- PROMPT -
All lines from the one with "Look at this" to the end of the data: return those exactly, and only those.

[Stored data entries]
•••••

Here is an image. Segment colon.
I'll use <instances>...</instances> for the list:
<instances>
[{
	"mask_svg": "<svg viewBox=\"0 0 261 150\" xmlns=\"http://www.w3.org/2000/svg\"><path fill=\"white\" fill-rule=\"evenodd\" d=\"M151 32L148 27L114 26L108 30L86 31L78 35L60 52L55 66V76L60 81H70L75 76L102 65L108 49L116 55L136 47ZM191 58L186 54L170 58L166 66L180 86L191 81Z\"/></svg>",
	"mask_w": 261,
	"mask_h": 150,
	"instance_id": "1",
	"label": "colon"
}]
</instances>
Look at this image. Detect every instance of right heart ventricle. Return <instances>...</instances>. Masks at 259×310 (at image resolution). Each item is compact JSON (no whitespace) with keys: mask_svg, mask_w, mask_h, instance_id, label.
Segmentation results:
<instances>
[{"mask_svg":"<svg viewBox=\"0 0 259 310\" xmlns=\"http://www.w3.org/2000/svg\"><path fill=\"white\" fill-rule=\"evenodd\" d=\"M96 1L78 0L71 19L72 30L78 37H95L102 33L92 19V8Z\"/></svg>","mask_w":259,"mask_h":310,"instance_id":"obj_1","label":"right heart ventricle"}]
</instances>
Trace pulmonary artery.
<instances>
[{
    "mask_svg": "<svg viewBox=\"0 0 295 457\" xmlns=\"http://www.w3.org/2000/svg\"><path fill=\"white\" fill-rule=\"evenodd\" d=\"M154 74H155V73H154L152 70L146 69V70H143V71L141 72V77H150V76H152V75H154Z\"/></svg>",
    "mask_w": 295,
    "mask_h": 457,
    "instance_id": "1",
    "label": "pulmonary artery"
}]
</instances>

•••••

- RESPONSE TO THIS EXERCISE -
Look at this image. Detect every instance of right heart ventricle. Return <instances>...</instances>. Masks at 259×310 (at image resolution). Each item is compact JSON (no whitespace) with keys: mask_svg, mask_w, mask_h, instance_id, label.
Segmentation results:
<instances>
[{"mask_svg":"<svg viewBox=\"0 0 259 310\" xmlns=\"http://www.w3.org/2000/svg\"><path fill=\"white\" fill-rule=\"evenodd\" d=\"M96 1L78 0L71 19L72 30L78 37H95L102 33L92 19V8Z\"/></svg>","mask_w":259,"mask_h":310,"instance_id":"obj_1","label":"right heart ventricle"}]
</instances>
Trace pulmonary artery.
<instances>
[{
    "mask_svg": "<svg viewBox=\"0 0 295 457\" xmlns=\"http://www.w3.org/2000/svg\"><path fill=\"white\" fill-rule=\"evenodd\" d=\"M154 74H155V73H154L152 70L146 69V70H143V71L141 72V77H150V76H152V75H154Z\"/></svg>",
    "mask_w": 295,
    "mask_h": 457,
    "instance_id": "1",
    "label": "pulmonary artery"
}]
</instances>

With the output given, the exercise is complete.